Harry grunted sourly. "When you put it that way, it does make some sense."
"Or," began Ron lightly, "what if there is a good reason Hermione is trying to put some distance between herself and this Collier person? Maybe we've got it backwards. Maybe it's her who won't have him; he does seem to be the one chasing after her." Ron was really beginning to take to his subject now. "It happens. I saw this film once. Actually Hermione was watching it; I was just trying to get a leg over," he casually let slip.
The chuckle in his throat died at the sight of the Potter death glare.
"Sorry, Harry. As I was saying," he coughed, "it was all about this bird that goes to live in this spooky old house with this nasty git and his bastard kid. Long story short; they fall in love and try to get hitched. But lo and behold, the wanker is already married to some nutter. So the bird takes off running rather than be the nasty git's skirt on the side."
"Let me see if I understand you correctly," said Harry as he skeptically squinted at Ron. "You think Hermione's on the lam from her married lover?"
Ron took a second to consider it. "Too far-fetched?"
Harry's mouth pulled into an exaggerated frown. "Actually it's not half as bad as some of the nightmare scenarios I've come up with. How did the movie end?" he inquiringly asked.
Ron turned red with embarrassment at the question as he sheepishly admitted that he had fallen asleep on it.
"Well that's just perfect," muttered Harry. "There's just one thing wonky about all of this; the solicitor. How does that fit into your little theory? Hermione is probably at Zabini's as we speak."
"I haven't figured that part out yet," said Ron. "But whatever it is she is going through is doing a real number on her. You should have seen it; she was a mess. Hysterical. I'd go so far as to say possessed.
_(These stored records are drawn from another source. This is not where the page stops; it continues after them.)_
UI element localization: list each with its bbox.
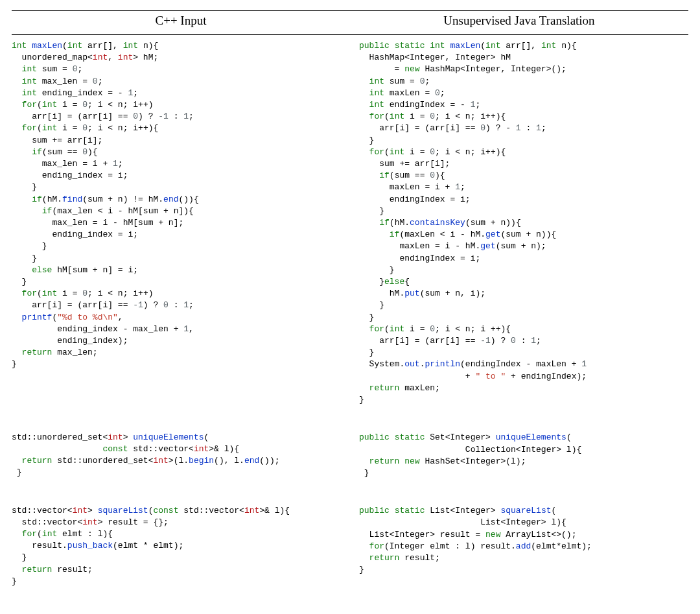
code-columns: int maxLen(int arr[], int n){ unordered_…: [12, 36, 688, 587]
rule-bottom: [12, 34, 688, 35]
java-snippet-2: public static Set<Integer> uniqueElement…: [359, 432, 688, 479]
java-snippet-1: public static int maxLen(int arr[], int …: [359, 40, 688, 406]
cpp-snippet-3: std::vector<int> squareList(const std::v…: [12, 505, 341, 587]
java-column: public static int maxLen(int arr[], int …: [359, 36, 688, 587]
header-right: Unsupervised Java Translation: [350, 12, 688, 32]
column-headers: C++ Input Unsupervised Java Translation: [12, 12, 688, 32]
cpp-snippet-1: int maxLen(int arr[], int n){ unordered_…: [12, 40, 341, 371]
java-snippet-3: public static List<Integer> squareList( …: [359, 505, 688, 576]
header-left: C++ Input: [12, 12, 350, 32]
cpp-snippet-2: std::unordered_set<int> uniqueElements( …: [12, 432, 341, 479]
rule-top: [12, 10, 688, 11]
cpp-column: int maxLen(int arr[], int n){ unordered_…: [12, 36, 341, 587]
Harry," he delivered in a tight voice, almost shrinking away from what he was about to say, "the last time I saw Hermione act that way was the evening she woke up after she had drank from Hufflepuff's Cup."
Ron watched with satisfaction as Harry absorbed the gravity of what he had been trying to get across.
"We've got to help her, Harry. All she has is us; we're her family. We've got to be there for her!"
"Of course," breathed Harry, almost as solemn as a grave. "I've already started looking into it."
That one statement, spoken plainly and with unshakable self-assuredness, actually filled Ron with such an overwhelming sense of relief that he nearly whooped aloud from the calm it brought him. Of course Harry was already on top of things. Ron shouldn't have expected less.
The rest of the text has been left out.